1. Media noche ardiente en Mallorca, 1


    Fecha: 10/07/2026, Categorías: Transexuales Autor: sergi43mallorca, Fuente: TodoRelatos

    La brisa marina rozaba la piel de Javier mientras se alejaba del bullicio turístico de Palma. Las calles menos transitadas tenían un aire sensual, y algo en el ambiente —quizá el calor húmedo o el ronroneo de la ciudad de noche— lo tenía más receptivo de lo habitual. Cuando entró en El Jardín Azul, el murmullo del bar lo envolvió como un susurro.
    
    Y entonces la vio.
    
    Lara.
    
    Alta, piel morena, piernas largas cruzadas con elegancia, el vestido rojo se pegaba a su cuerpo como si lo hubiese nacido con él. El escote generoso dejaba entrever una curva suave, tentadora. Se giró para mirarlo y en ese instante Javier sintió cómo la sangre le bajaba directo al sexo. Había algo en ella... una feminidad intensa, segura, provocadora.
    
    Hablaron. La tensión crecía con cada palabra. Lara tenía una voz melosa, con un tono grave que le erizaba la piel. Cuando le rozó la mano sobre la barra, Javier sintió un escalofrío. No por miedo. Por deseo. Y cuando sus labios se encontraron en el callejón, su lengua jugueteando con la de ella, no hubo vuelta atrás.
    
    En el apartamento, todo fue urgencia y ritual. Ella lo empujó contra la pared y lo besó con hambre.
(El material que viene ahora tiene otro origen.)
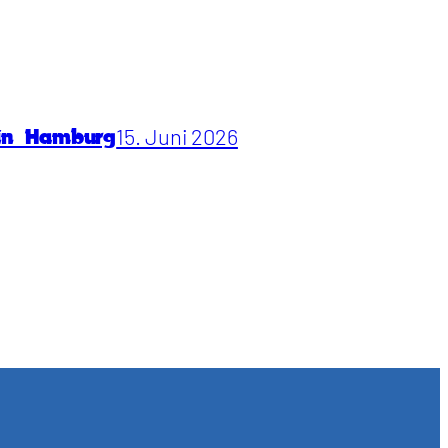
15. Juni 2026
 in Hamburg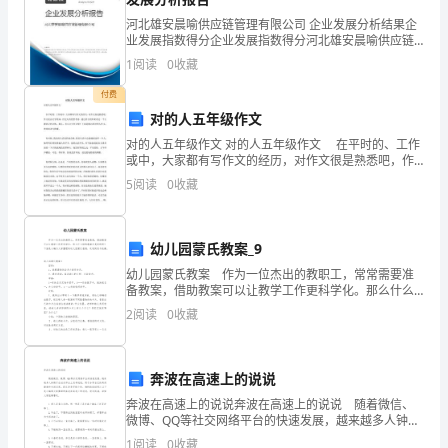
的
河北雄安晨喻供应链管理有限公司 企业发展分析结果企
疑
帮助。
业发展指数得分企业发展指数得分河北雄安晨喻供应链
管理有限公司综合得分说明：企业发展指数根据企业规
1
阅读
0
收藏
问
模、企业创新、企业风险、企业活力四个维度对企业发
展情
付费
也
对的人五年级作文
科普读物读后感3
越
对的人五年级作文 对的人五年级作文 在平时的、工作
或中，大家都有写作文的经历，对作文很是熟悉吧，作
来
文是由文字组成，经过人的思想考虑，通过语言组织来
5
阅读
0
收藏
表达一个主题意义的文体。那么，怎么去写作文呢？下
越
面
家阿龙纳斯在海洋旅行的所见所闻！
多，
幼儿园蒙氏教案_9
幼儿园蒙氏教案 作为一位杰出的教职工，常常需要准
趁
备教案，借助教案可以让教学工作更科学化。那么什么
样的教案才是好的呢？下面是小编为大家整理的幼儿园
着
2
阅读
0
收藏
蒙氏教案，欢迎阅读与收藏。幼儿园蒙氏教案1 目
这
奔波在高速上的说说
个
奔波在高速上的说说奔波在高速上的说说 随着微信、
机
微博、QQ等社交网络平台的快速发展，越来越多人钟情
于在社交平台上发布说说，用于分享自己的奇闻趣事和
1
阅读
0
收藏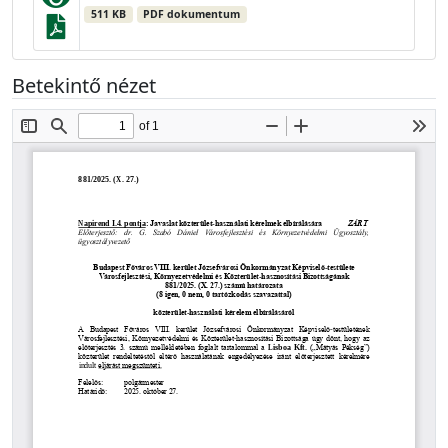
511 KB
PDF dokumentum
Betekintő nézet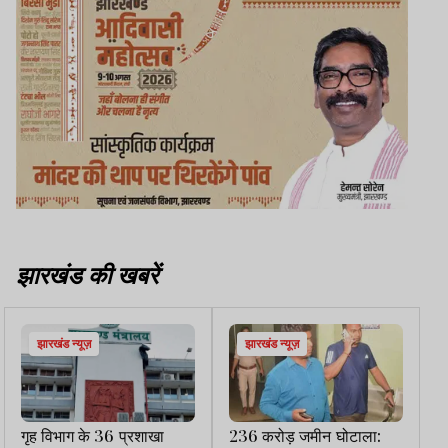
झारखंड की खबरें
झारखंड न्यूज़
झारखंड न्यूज़
गृह विभाग के 36 प्रशाखा
236 करोड़ जमीन घोटाला: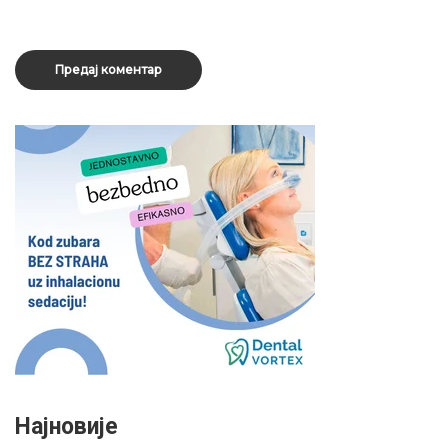
Најновије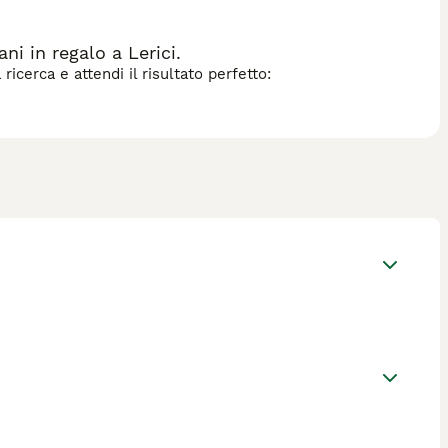
i in regalo a Lerici.
icerca e attendi il risultato perfetto: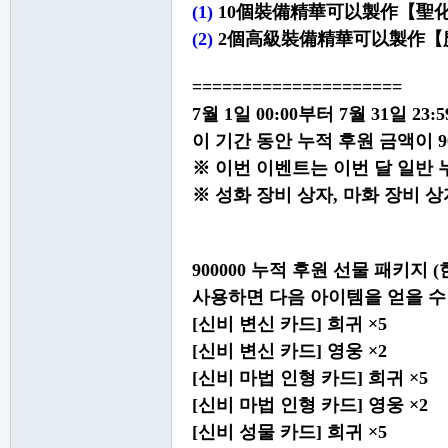
(1)
10個裝備精華可以製作【聖
(2)
2個高級裝備精華可以製作【
=====================
7월 1일 00:00부터 7월 31일 2
이 기간 동안 누적 후원 금액이 900,
※ 이번 이벤트는 이번 달 일반
※ 성화 장비 상자, 마화 장비 상
900000 누적 후원 선물 패키지 
사용하면 다음 아이템을 얻을 수
[신비 변신 카드] 희귀 ×5
[신비 변신 카드] 영웅 ×2
[신비 마법 인형 카드] 희귀 ×5
[신비 마법 인형 카드] 영웅 ×2
[신비 성물 카드] 희귀 ×5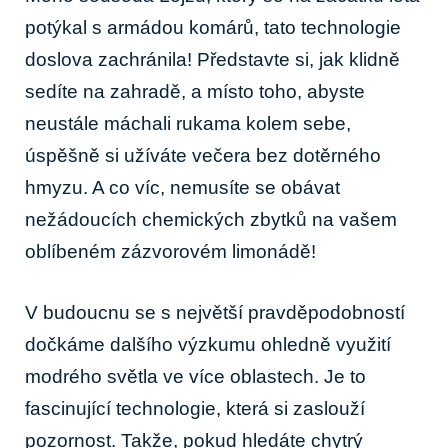
potýkal s armádou komárů, tato technologie
doslova zachránila! Představte si, jak klidně
sedíte na zahradě, a místo toho, abyste
neustále máchali rukama kolem sebe,
úspěšně si užíváte večera bez dotěrného
hmyzu. A co víc, nemusíte se obávat
nežádoucích chemických zbytků na vašem
oblíbeném zázvorovém limonádě!
V budoucnu se s největší pravděpodobností
dočkáme dalšího výzkumu ohledně využití
modrého světla ve více oblastech. Je to
fascinující technologie, která si zaslouží
pozornost. Takže, pokud hledáte chytrý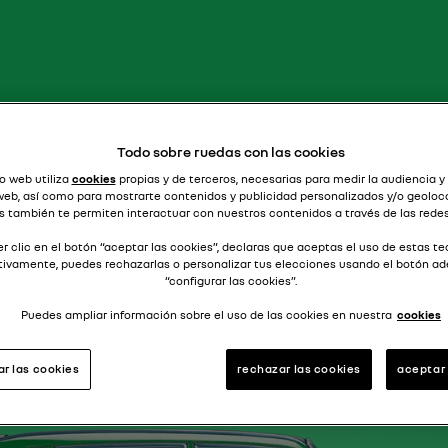
¡ganarle a un rolls!
R16 TX
Todo sobre ruedas con las cookies
o web utiliza
cookies
propias y de terceros, necesarias para medir la audiencia y
 web, así como para mostrarte contenidos y publicidad personalizados y/o geoloca
s también te permiten interactuar con nuestros contenidos a través de las redes
r clic en el botón “aceptar las cookies”, declaras que aceptas el uso de estas te
tivamente, puedes rechazarlas o personalizar tus elecciones usando el botón a
“configurar las cookies”.
Puedes ampliar información sobre el uso de las cookies en nuestra
cookies
ar las cookies
rechazar las cookies
aceptar 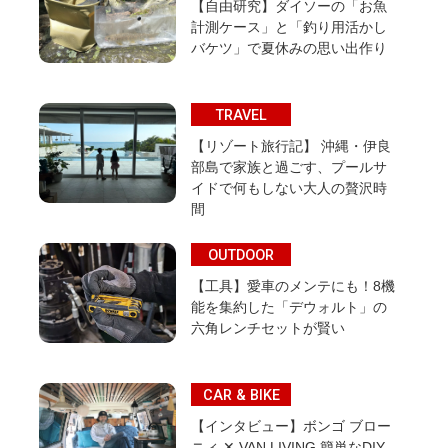
【自由研究】ダイソーの「お魚
計測ケース」と「釣り用活かし
バケツ」で夏休みの思い出作り
TRAVEL
【リゾート旅行記】 沖縄・伊良
部島で家族と過ごす、プールサ
イドで何もしない大人の贅沢時
間
OUTDOOR
【工具】愛車のメンテにも！8機
能を集約した「デウォルト」の
六角レンチセットが賢い
CAR & BIKE
【インタビュー】ボンゴ ブロー
ニィ ✕ VAN LIVING 簡単なDIY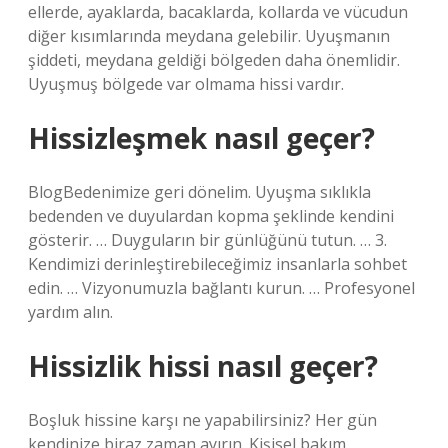
ellerde, ayaklarda, bacaklarda, kollarda ve vücudun
diğer kısımlarında meydana gelebilir. Uyuşmanın
şiddeti, meydana geldiği bölgeden daha önemlidir.
Uyuşmuş bölgede var olmama hissi vardır.
Hissizleşmek nasıl geçer?
BlogBedenimize geri dönelim. Uyuşma sıklıkla
bedenden ve duyulardan kopma şeklinde kendini
gösterir. … Duyguların bir günlüğünü tutun. … 3.
Kendimizi derinleştirebileceğimiz insanlarla sohbet
edin. … Vizyonumuzla bağlantı kurun. … Profesyonel
yardım alın.
Hissizlik hissi nasıl geçer?
Boşluk hissine karşı ne yapabilirsiniz? Her gün
kendinize biraz zaman ayırın. Kişisel bakım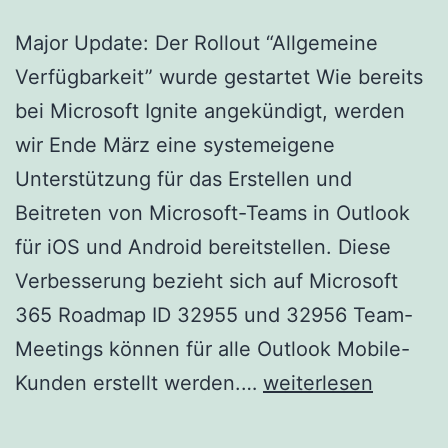
Major Update: Der Rollout “Allgemeine
Verfügbarkeit” wurde gestartet Wie bereits
bei Microsoft Ignite angekündigt, werden
wir Ende März eine systemeigene
Unterstützung für das Erstellen und
Beitreten von Microsoft-Teams in Outlook
für iOS und Android bereitstellen. Diese
Verbesserung bezieht sich auf Microsoft
365 Roadmap ID 32955 und 32956 Team-
Meetings können für alle Outlook Mobile-
Outlook
Kunden erstellt werden.…
weiterlesen
Mobile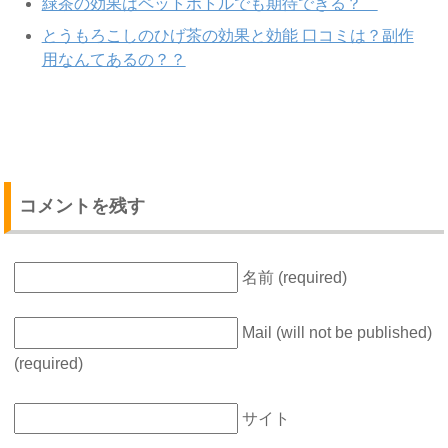
緑茶の効果はペットボトルでも期待できる？
とうもろこしのひげ茶の効果と効能 口コミは？副作
用なんてあるの？？
コメントを残す
名前 (required)
Mail (will not be published)
(required)
サイト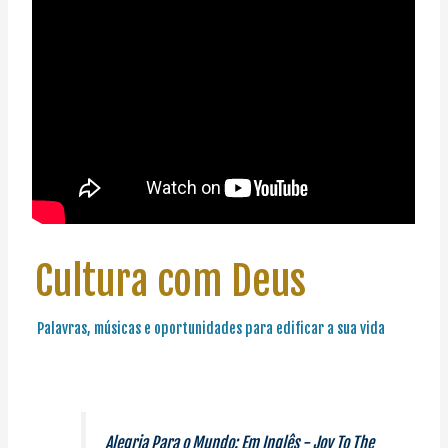
Cultura com Deus
Palavras, músicas e oportunidades para edificar a sua vida
Alegria Para o Mundo: Em Inglês - Joy To The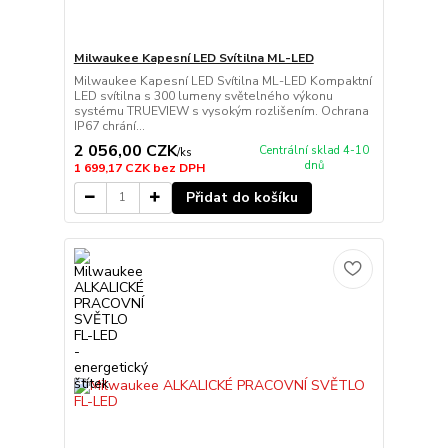
Milwaukee Kapesní LED Svítilna ML-LED
Milwaukee Kapesní LED Svítilna ML-LED Kompaktní
LED svítilna s 300 lumeny světelného výkonu
systému TRUEVIEW s vysokým rozlišením. Ochrana
IP67 chrání...
2 056,00 CZK
Centrální sklad 4-10
/
ks
dnů
1 699,17 CZK
bez DPH
Přidat do košíku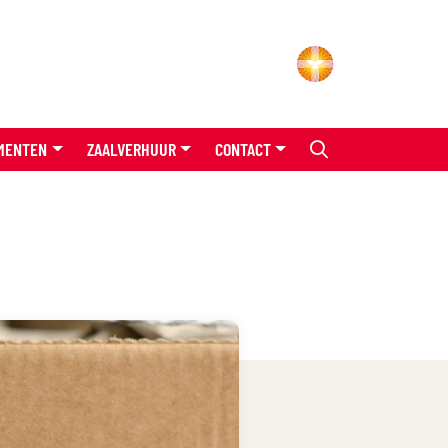
MENTEN
ZAALVERHUUR
CONTACT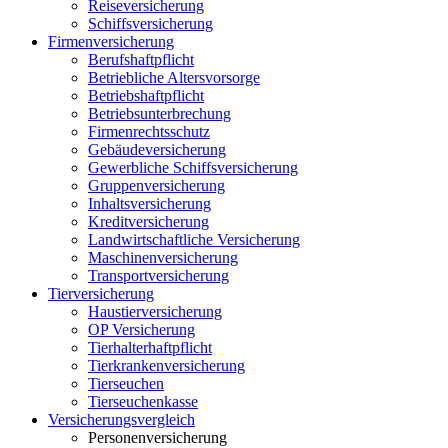
Reiseversicherung
Schiffsversicherung
Firmenversicherung
Berufshaftpflicht
Betriebliche Altersvorsorge
Betriebshaftpflicht
Betriebsunterbrechung
Firmenrechtsschutz
Gebäudeversicherung
Gewerbliche Schiffsversicherung
Gruppenversicherung
Inhaltsversicherung
Kreditversicherung
Landwirtschaftliche Versicherung
Maschinenversicherung
Transportversicherung
Tierversicherung
Haustierversicherung
OP Versicherung
Tierhalterhaftpflicht
Tierkrankenversicherung
Tierseuchen
Tierseuchenkasse
Versicherungsvergleich
Personenversicherung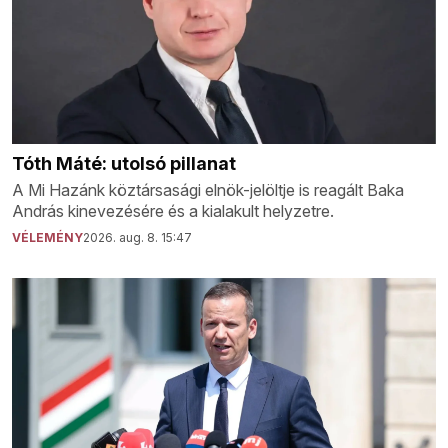
Tóth Máté: utolsó pillanat
A Mi Hazánk köztársasági elnök-jelöltje is reagált Baka
András kinevezésére és a kialakult helyzetre.
VÉLEMÉNY
2026. aug. 8. 15:47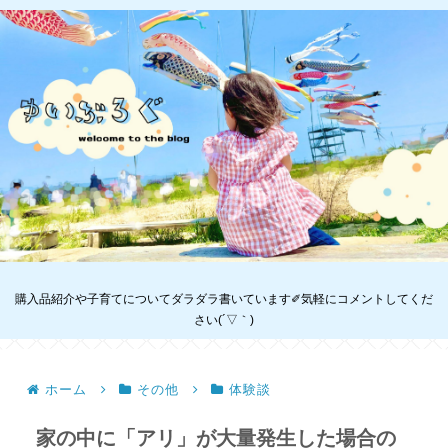
購入品紹介や子育てについてダラダラ書いています✐気軽にコメントしてくだ
さい(´▽｀)
ホーム
その他
体験談
家の中に「アリ」が大量発生した場合の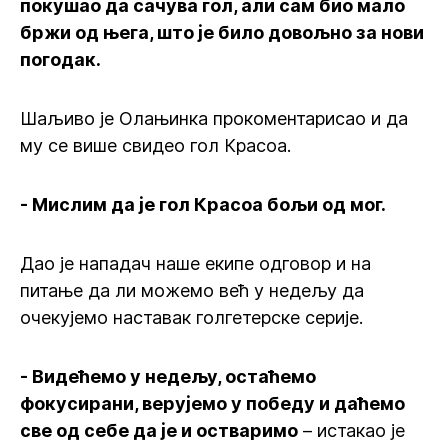
покушао да сачува гол, али сам био мало
бржи од њега, што је било довољно за нови
погодак.
Шаљиво је Олањинка прокоментарисао и да
му се више свидео гол Красоа.
- Мислим да је гол Красоа бољи од мог.
Дао је нападач наше екипе одговор и на
питање да ли можемо већ у недељу да
очекујемо наставак голгетерске серије.
- Видећемо у недељу, остаћемо
фокусирани, верујемо у победу и даћемо
све од себе да је и остваримо
– истакао је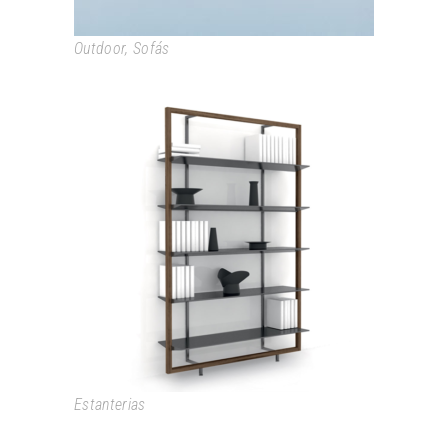
Outdoor
,
Sofás
ALIX
Estanterias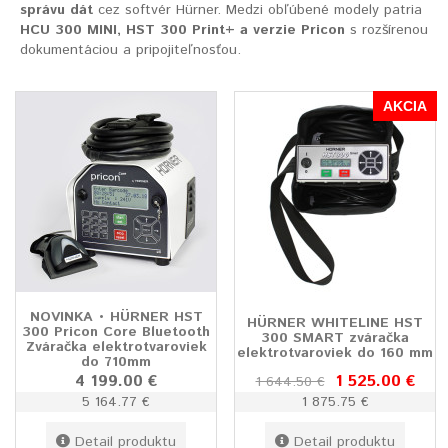
správu dát
cez softvér Hürner. Medzi obľúbené modely patria
HCU 300 MINI, HST 300 Print+ a verzie Pricon
s rozšírenou
dokumentáciou a pripojiteľnosťou.
AKCIA
NOVINKA • HÜRNER HST
HÜRNER WHITELINE HST
300 Pricon Core Bluetooth
300 SMART zváračka
Zváračka elektrotvaroviek
elektrotvaroviek do 160 mm
do 710mm
4 199.00 €
1 525.00 €
1 644.50 €
5 164.77 €
1 875.75 €
Detail produktu
Detail produktu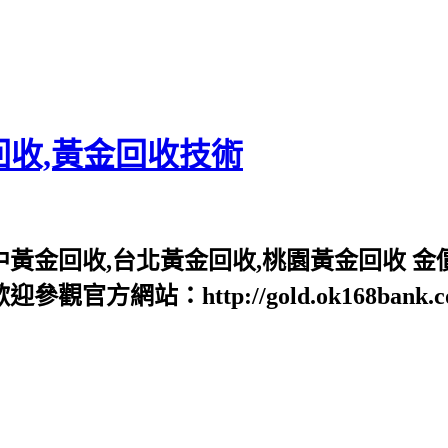
回收,黃金回收技術
中黃金回收,台北黃金回收,桃園黃金回收 金
網站：http://gold.ok168bank.com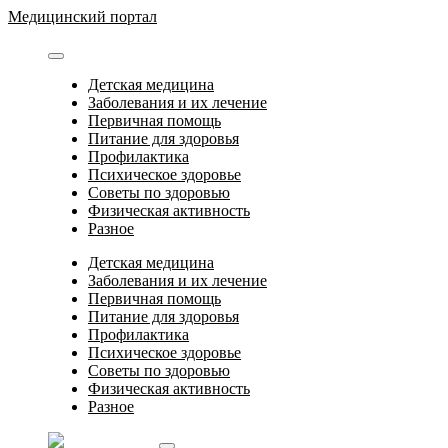
Перейти
Медицинский портал
к
содержимому
Детская медицина
Заболевания и их лечение
Первичная помощь
Питание для здоровья
Профилактика
Психическое здоровье
Советы по здоровью
Физическая активность
Разное
Детская медицина
Заболевания и их лечение
Первичная помощь
Питание для здоровья
Профилактика
Психическое здоровье
Советы по здоровью
Физическая активность
Разное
Javier le desabrochó el vestido lentamente, descubriendo un cuerpo glorioso. Pechos firmes, cintura estrecha, y entre sus piernas, un sexo palpitante que lo sorprendió… y lo excitó más aún. La piel de Lara estaba caliente, perfumada, húmeda por la anticipación.
    
    —¿Esto te incomoda? —le susurró Lara, guiándole la mano a su ...
    ... erección.
    
    —Al contrario —jadeó él—. Me vuelve loco.
    
    Se besaron con más fuerza, y ella lo arrodilló suavemente. Javier bajó su cabeza hasta rozar con la lengua el glande firme y húmedo de Lara. Succionó despacio, saboreándola, notando cómo se estremecía bajo sus caricias. Sus gemidos eran suaves, femeninos, con una dulzura que lo volvía completamente adicto.
    
    Lara lo detuvo, lo levantó y lo desnudó con lascivia. Lo empujó a la cama, se subió sobre él, sus cuerpos alineados, piel con piel. Frotó su erección contra la de él mientras se inclinaba para besarlo en el cuello, en el pecho, en los labios, haciéndolo vibrar.
    
    Luego, con lujuria en los ojos, se colocó lubricante y se sentó lentamente sobre él, dejándose llenar por completo. Su cuerpo tembló mientras lo sentía dentro. El movimiento de sus caderas era lento, rítmico, delicioso. Javier no podía dejar de tocarla: sus pechos, su cintura, el vaivén hipnótico de su cuerpo.
    
    —Eres increíble… —murmuró él, jadeando.
    
    —Y tú, más de lo que imaginaba —le respondió con una sonrisa cómplice.
    
    Lara se masturbaba mientras cabalgaba, gimiendo más alto. El cuarto se llenaba del sonido húmedo de sus cuerpos chocando, de sus jadeos, del olor a sexo. Cuando Javier sintió que no aguantaba más, la abrazó fuerte, enterró su rostro entre sus pechos, y se dejó ir con un gemido gutural mientras sentía el cuerpo de ella convulsionar, derramándose sobre su abdomen con un alarido incontrolable.
    
    Cayeron juntos sobre la cama, temblando, ...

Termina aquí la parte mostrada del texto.